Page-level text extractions
◆ ◆ ◆ ◆ ◆ ◆ ◆

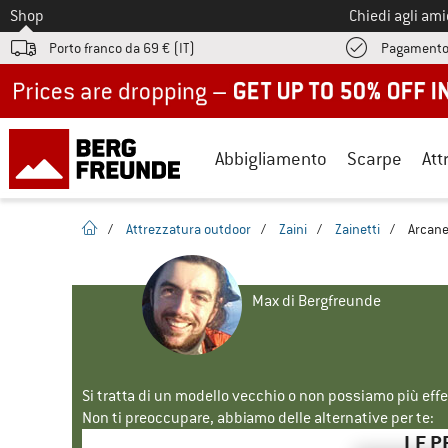
Allo
Shop
Chiedi agli am
Porto franco da 69 € (IT)
Pagamento
Up to 50% off now in our summer sale
Abbigliamento
Scarpe
Att
pagina iniziale
/
Attrezzatura outdoor
/
Zaini
/
Zainetti
/
Arcane
Max di Bergfreunde
Si tratta di un modello vecchio o non possiamo più eff
Non ti preoccupare, abbiamo delle alternative per te:
LE P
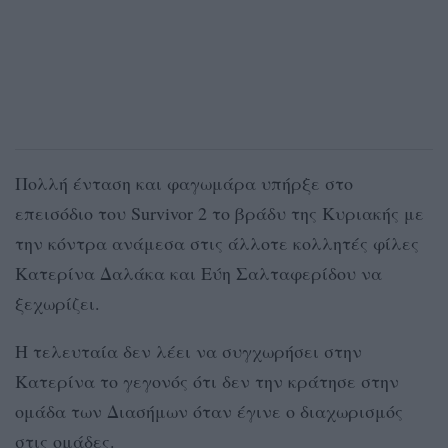
Πολλή ένταση και φαγωμάρα υπήρξε στο
επεισόδιο του Survivor 2 το βράδυ της Κυριακής με
την κόντρα ανάμεσα στις άλλοτε κολλητές φίλες
Κατερίνα Δαλάκα και Εύη Σαλταφερίδου να
ξεχωρίζει.
Η τελευταία δεν λέει να συγχωρήσει στην
Κατερίνα το γεγονός ότι δεν την κράτησε στην
ομάδα των Διασήμων όταν έγινε ο διαχωρισμός
στις ομάδες.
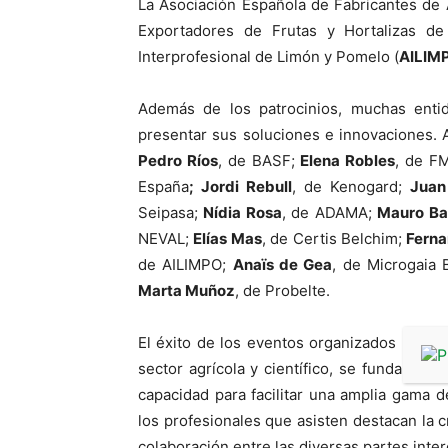
La Asociación Española de Fabricantes de 
Exportadores de Frutas y Hortalizas de
Interprofesional de Limón y Pomelo (
AILIM
Además de los patrocinios, muchas entid
presentar sus soluciones e innovaciones. A
Pedro Ríos
, de BASF;
Elena Robles
, de FM
España
; Jordi Rebull
, de Kenogard;
Juan
Seipasa;
Nídia Rosa
, de ADAMA;
Mauro Ba
NEVAL;
Elías Mas
, de Certis Belchim;
Ferna
de AILIMPO;
Anaïs de Gea
, de Microgaia 
Marta Muñoz
, de Probelte.
El éxito de los eventos organizados por P
sector agrícola y científico, se fundamenta
capacidad para facilitar una amplia gama d
los profesionales que asisten destacan la c
colaboración entre las diversas partes inte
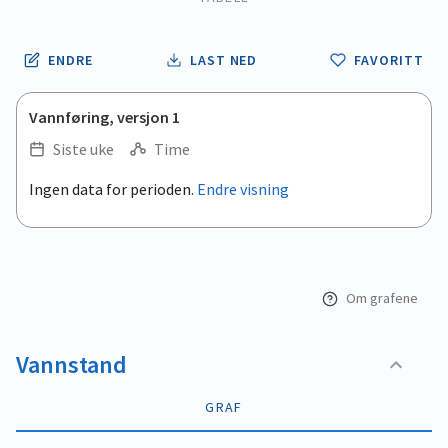
ENDRE
LAST NED
FAVORITT
Vannføring, versjon 1
Siste uke
Time
.
Ingen data for perioden.
Endre visning
Empty chart
End of interactive chart.
View as data table, .
Om grafene
Vannstand
GRAF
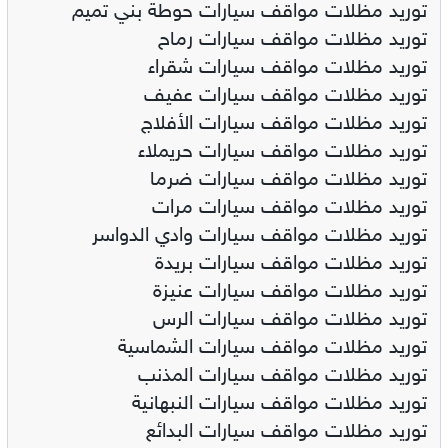
توريد مظلات مواقف سيارات حوطة بني تميم
توريد مظلات مواقف سيارات رماح
توريد مظلات مواقف سيارات شقراء
توريد مظلات مواقف سيارات عفيف
توريد مظلات مواقف سيارات الأفلاج
توريد مظلات مواقف سيارات حريملاء
توريد مظلات مواقف سيارات ضرما
توريد مظلات مواقف سيارات مرات
توريد مظلات مواقف سيارات وادي الدواسر
توريد مظلات مواقف سيارات بريدة
توريد مظلات مواقف سيارات عنيزة
توريد مظلات مواقف سيارات الرس
توريد مظلات مواقف سيارات الشماسية
توريد مظلات مواقف سيارات المذنب
توريد مظلات مواقف سيارات النبهانية
توريد مظلات مواقف سيارات البدائع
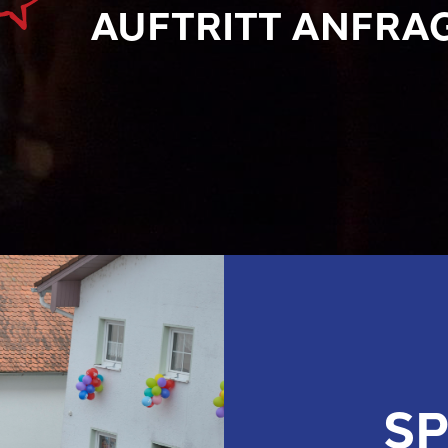
AUFTRITT ANFRA
S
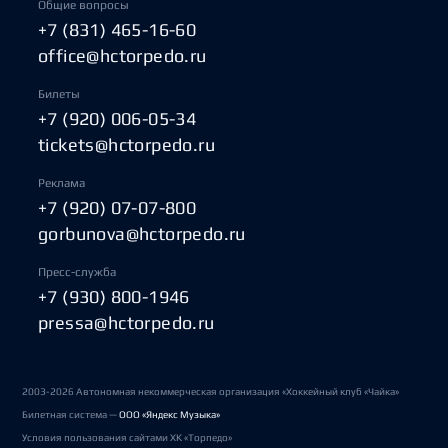
Общие вопросы
+7 (831) 465-16-60
office@hctorpedo.ru
Билеты
+7 (920) 006-05-34
tickets@hctorpedo.ru
Реклама
+7 (920) 07-07-800
gorbunova@hctorpedo.ru
Пресс-служба
+7 (930) 800-1946
pressa@hctorpedo.ru
2003-2026 Автономная некоммерческая организация «Хоккейный клуб «Чайка»
Билетная система —
ООО «Яндекс Музыка»
Условия пользования сайтами ХК «Торпедо»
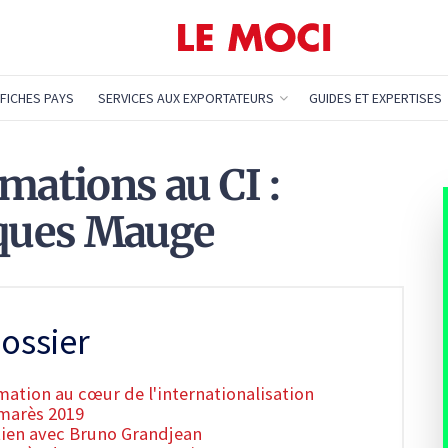
FICHES PAYS
SERVICES AUX EXPORTATEURS
GUIDES ET EXPERTISES
mations au CI :
cques Mauge
ossier
mation au cœur de l'internationalisation
lmarès 2019
etien avec Bruno Grandjean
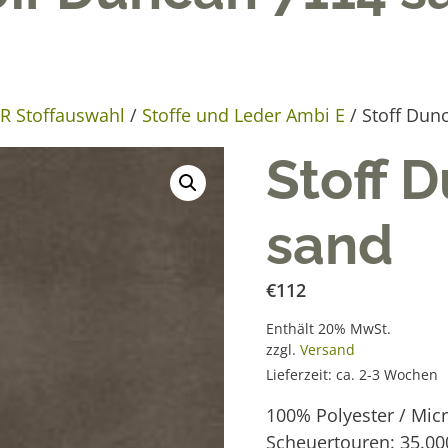
 Stoffauswahl
/
Stoffe und Leder Ambi E
/ Stoff Dun
Stoff 
sand
€
112
Enthält 20% MwSt.
zzgl.
Versand
Lieferzeit: ca. 2-3 Wochen
100% Polyester / Micr
Scheuertouren: 35.00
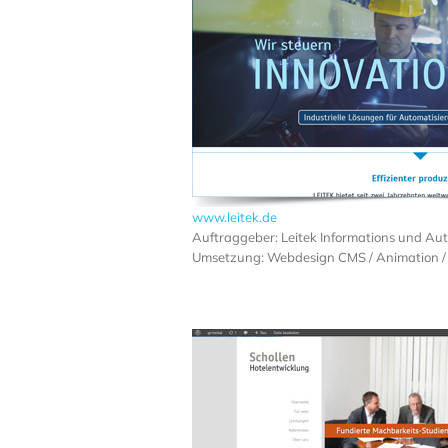
www.leitek.de
Auftraggeber: Leitek Informations und Au
Umsetzung: Webdesign CMS / Animation / 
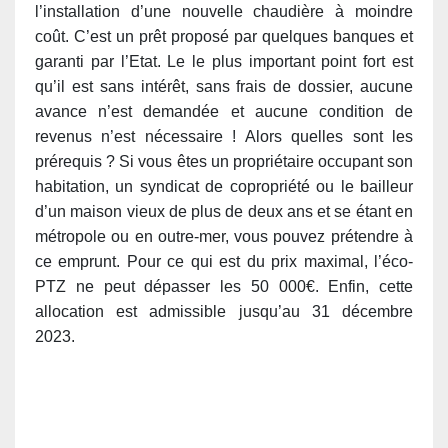
l’installation d’une nouvelle chaudière à moindre
coût. C’est un prêt proposé par quelques banques et
garanti par l’Etat. Le le plus important point fort est
qu’il est sans intérêt, sans frais de dossier, aucune
avance n’est demandée et aucune condition de
revenus n’est nécessaire ! Alors quelles sont les
prérequis ? Si vous êtes un propriétaire occupant son
habitation, un syndicat de copropriété ou le bailleur
d’un maison vieux de plus de deux ans et se étant en
métropole ou en outre-mer, vous pouvez prétendre à
ce emprunt. Pour ce qui est du prix maximal, l’éco-
PTZ ne peut dépasser les 50 000€. Enfin, cette
allocation est admissible jusqu’au 31 décembre
2023.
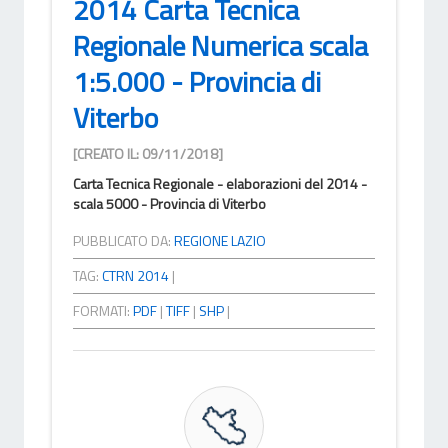
2014 Carta Tecnica
Regionale Numerica scala
1:5.000 - Provincia di
Viterbo
[CREATO IL: 09/11/2018]
Carta Tecnica Regionale - elaborazioni del 2014 -
scala 5000 - Provincia di Viterbo
PUBBLICATO DA:
REGIONE LAZIO
TAG:
CTRN 2014
|
FORMATI:
PDF
|
TIFF
|
SHP
|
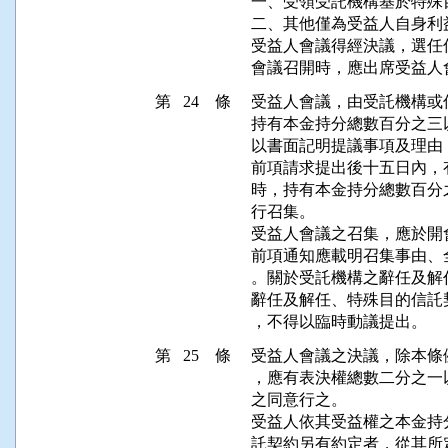
一、受領受託機構基於特殊
二、其他僅為受益人自身利益
受益人會議得經決議，選任
第 24 條
受益人會議，由受託機構或
持有本金持分總數百分之三
以書面記明提議事項及理由
前項請求提出後十五日內，
時，持有本金持分總數百分
行召集。

受益人會議之召集，應於開
前項通知應載明召集事由、
。關於受託機構之辭任及解
辭任及解任、特殊目的信託
第 25 條
受益人會議之決議，除本條
，應有表決權總數二分之一
之同意行之。

受益人依其受益權之本金持
託契約另有約定者，從其所定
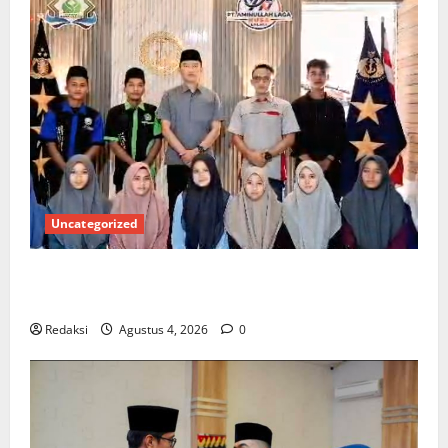
Uncategorized
Kuota Terbatas! STAI Aminullah Pesisir Barat Resmi
Buka Penerimaan Mahasiswa Baru dan Beasiswa KIP
Redaksi
Agustus 4, 2026
0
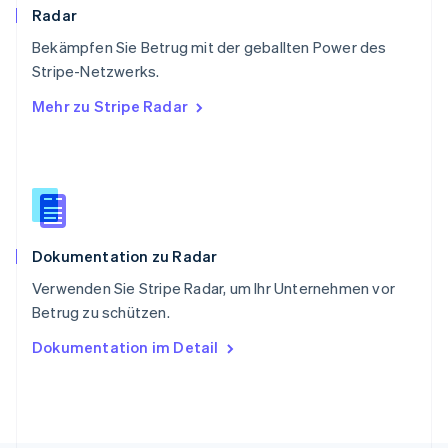
Deutsch
Français
Italiano
English
Radar
Singapur
English
简体中文
Bekämpfen Sie Betrug mit der geballten Power des
Slowakei
Stripe-Netzwerks.
English
Mehr zu Stripe Radar
Slowenien
English
Italiano
Sonderverwaltungsregion Hongkong,
China
English
简体中文
Spanien
Español
English
Dokumentation zu Radar
Thailand
ไทย
English
Verwenden Sie Stripe Radar, um Ihr Unternehmen vor
Tschechische Republik
Betrug zu schützen.
English
Ungarn
Dokumentation im Detail
English
Vereinigte Arabische Emirate
English
Vereinigte Staaten
English
Español
简体中文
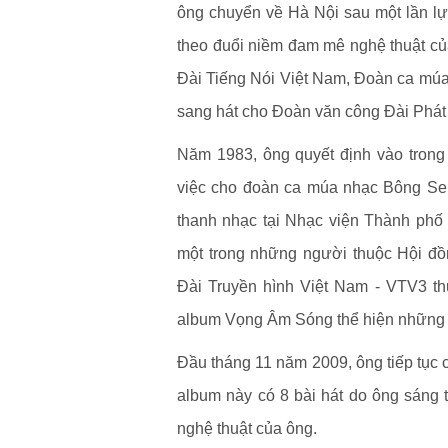
ông chuyển về Hà Nội sau một lần lựa
theo đuổi niềm đam mê nghệ thuật của
Đài Tiếng Nói Việt Nam, Đoàn ca mú
sang hát cho Đoàn văn công Đài Phát
Năm 1983, ông quyết định vào trong
việc cho đoàn ca múa nhạc Bông Se
thanh nhạc tại Nhạc viện Thành ph
một trong những người thuộc Hội đồ
Đài Truyền hình Việt Nam - VTV3 t
album Vọng Âm Sóng thể hiện những c
Đầu tháng 11 năm 2009, ông tiếp tục 
album này có 8 bài hát do ông sáng 
nghệ thuật của ông.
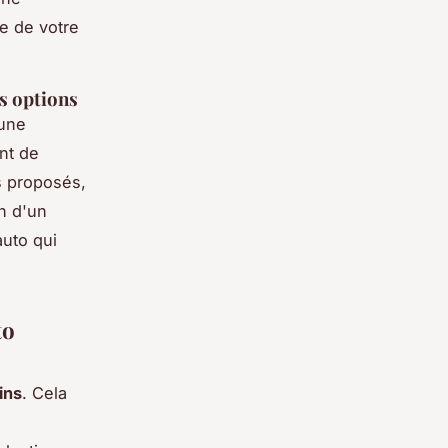
te de votre
s options
 une
nt de
s proposés,
n d'un
uto qui
to
ins
. Cela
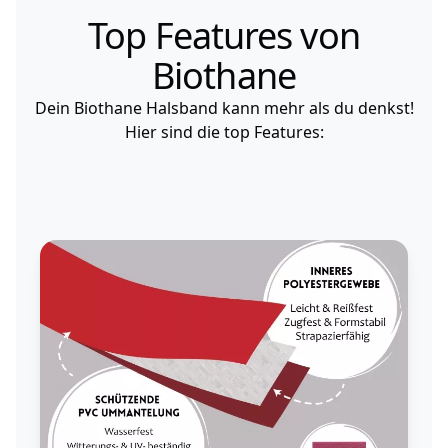
Top Features von
Biothane
Dein Biothane Halsband kann mehr als du denkst!
Hier sind die top Features:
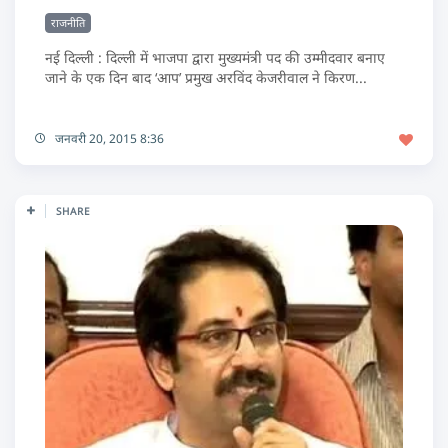
राजनीति
नई दिल्ली : दिल्ली में भाजपा द्वारा मुख्यमंत्री पद की उम्मीदवार बनाए
जाने के एक दिन बाद ‘आप’ प्रमुख अरविंद केजरीवाल ने किरण...
जनवरी 20, 2015 8:36
SHARE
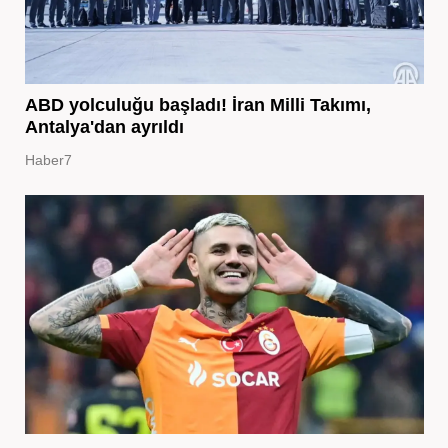
ABD yolculuğu başladı! İran Milli Takımı,
Antalya'dan ayrıldı
Haber7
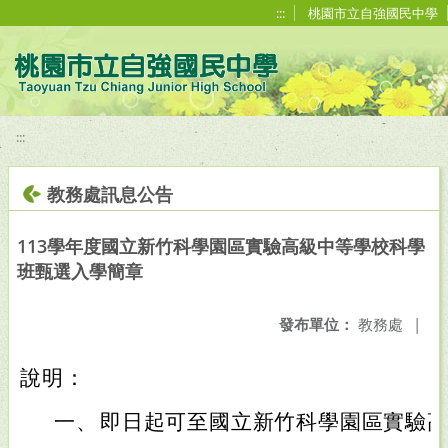
移至網頁之主要內容區位置
:::
桃園市立自強國民中學
:::
教務處訊息公告
113學年度國立新竹科學園區實驗高級中等學校科學
班甄選入學簡章
發布單位：
教務處
|
說明：
一、
即日起可至國立新竹科學園區實驗高級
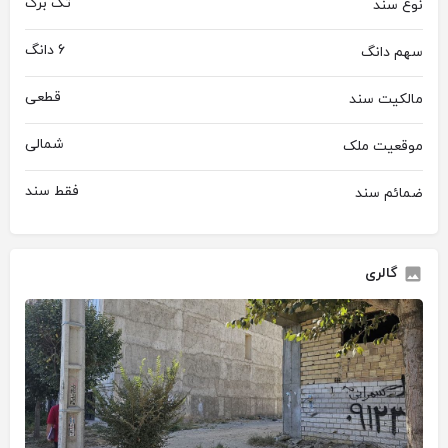
تک برگ
نوع سند
6 دانگ
سهم دانگ
قطعی
مالکیت سند
شمالی
موقعیت ملک
فقط سند
ضمائم سند
گالری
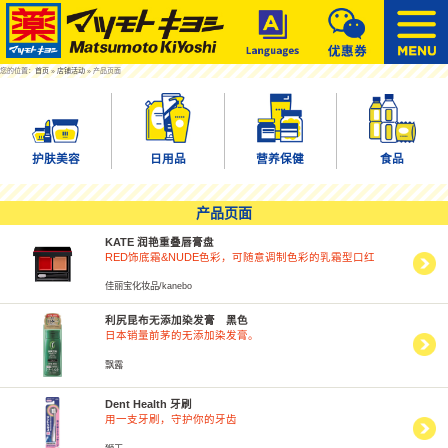
您的位置：
首页
»
店铺活动
» 产品页面
护肤美容
日用品
营养保健
食品
产品页面
KATE 润艳重叠唇膏盘
RED饰底霜&NUDE色彩，可随意调制色彩的乳霜型口红
佳丽宝化妆品/kanebo
利尻昆布无添加染发膏 黑色
日本销量前茅的无添加染发膏。
飘露
Dent Health 牙刷
用一支牙刷，守护你的牙齿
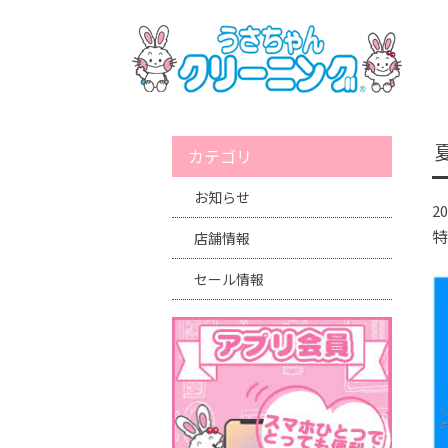
カテゴリ
お知らせ
20
特
店舗情報
セール情報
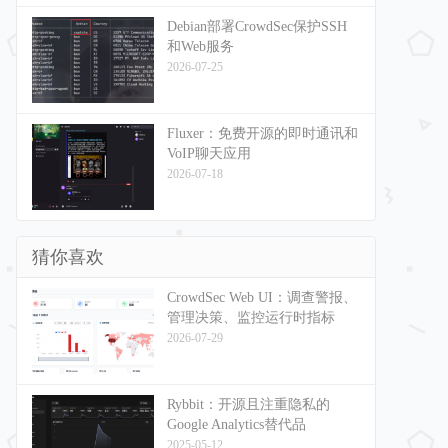
Debian部署CrowdSec保护SSH
和Web服务
2026-07-25
Fluxer：免费开源的即时通讯和
VoIP聊天应用
2026-07-18
猜你喜欢
CrowdSec Web UI：调查警报、
管理决策、监控运行时指标
2026-07-29
Rybbit：开源且注重隐私的
Google Analytics替代品
2025-05-12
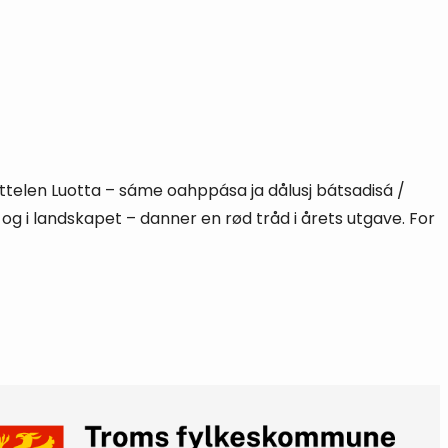
tittelen Luotta – sáme oahppása ja dålusj bátsadisá /
og i landskapet – danner en rød tråd i årets utgave. For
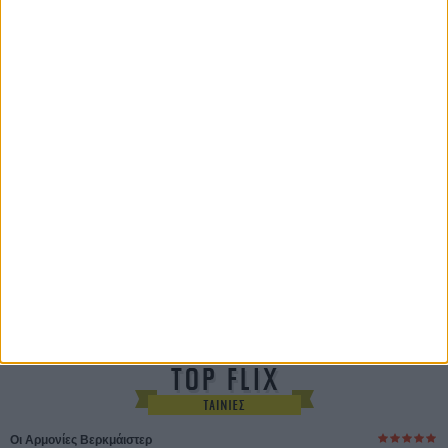
του Ζαν-Πολ Σαλομέ
Γνήσιο Αντίγραφο
Certified Copy (Copie Conforme)
του Αμπάς Κιαροστάμι
Ο Κλειδαράς του Ενός Εκατομμυρίου
Le Million
του Γκρεγκουάρ Βινιερόν
Αυτό που Ξέρουν οι Γυναίκες
Pour le Plaisir
του Ρεέμ Κερισί
Οι Αρμονίες Βερκμάιστερ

◆ ◆ ◆ ◆ ◆ ◆ ◆

TASK: Above are entries with pictures among them. Write out exactly the lines from the one containing "qu’il est sans" through the one containing "album Vọng Âm Sóng thể hiện những c", ends included, and leave those pictures out.

REPLY:
qu’il est sans intérêt, sans frais de dossier, aucune
avance n’est demandée et aucune condition de
revenus n’est nécessaire ! Alors quelles sont les
prérequis ? Si vous êtes un propriétaire occupant son
habitation, un syndicat de copropriété ou le bailleur
d’un maison vieux de plus de deux ans et se étant en
métropole ou en outre-mer, vous pouvez prétendre à
ce emprunt. Pour ce qui est du prix maximal, l’éco-
PTZ ne peut dépasser les 50 000€. Enfin, cette
allocation est admissible jusqu’au 31 décembre
2023.
2014 Carta Tecnica
Regionale Numerica scala
1:5.000 - Provincia di
Viterbo
[CREATO IL: 09/11/2018]
Carta Tecnica Regionale - elaborazioni del 2014 -
scala 5000 - Provincia di Viterbo
PUBBLICATO DA:
REGIONE LAZIO
TAG:
CTRN 2014
|
FORMATI:
PDF
|
TIFF
|
SHP
|
一、受領受託機構基於特殊
二、其他僅為受益人自身利益
受益人會議得經決議，選任
第 24 條
受益人會議，由受託機構或
持有本金持分總數百分之三
以書面記明提議事項及理由
前項請求提出後十五日內，
時，持有本金持分總數百分
行召集。

受益人會議之召集，應於開
前項通知應載明召集事由、
。關於受託機構之辭任及解
辭任及解任、特殊目的信託
第 25 條
受益人會議之決議，除本條
，應有表決權總數二分之一
之同意行之。

受益人依其受益權之本金持
託契約另有約定者，從其所定
Uncategorized
Kuota Terbatas! STAI Aminullah Pesisir Barat Resmi
Buka Penerimaan Mahasiswa Baru dan Beasiswa KIP
Redaksi
Agustus 4, 2026
0
Deutsch
Français
Italiano
English
Radar
Singapur
English
简体中文
Bekämpfen Sie Betrug mit der geballten Power des
Slowakei
Stripe-Netzwerks.
English
Mehr zu Stripe Radar
Slowenien
English
Italiano
Sonderverwaltungsregion Hongkong,
China
English
简体中文
Spanien
Español
English
Dokumentation zu Radar
Thailand
ไทย
English
Verwenden Sie Stripe Radar, um Ihr Unternehmen vor
Tschechische Republik
Betrug zu schützen.
English
Ungarn
Dokumentation im Detail
English
Vereinigte Arabische Emirate
English
Vereinigte Staaten
English
Español
简体中文
ông chuyển về Hà Nội sau một lần lựa
theo đuổi niềm đam mê nghệ thuật của
Đài Tiếng Nói Việt Nam, Đoàn ca mú
sang hát cho Đoàn văn công Đài Phát
Năm 1983, ông quyết định vào trong
việc cho đoàn ca múa nhạc Bông Se
thanh nhạc tại Nhạc viện Thành ph
một trong những người thuộc Hội đồ
Đài Truyền hình Việt Nam - VTV3 t
album Vọng Âm Sóng thể hiện những c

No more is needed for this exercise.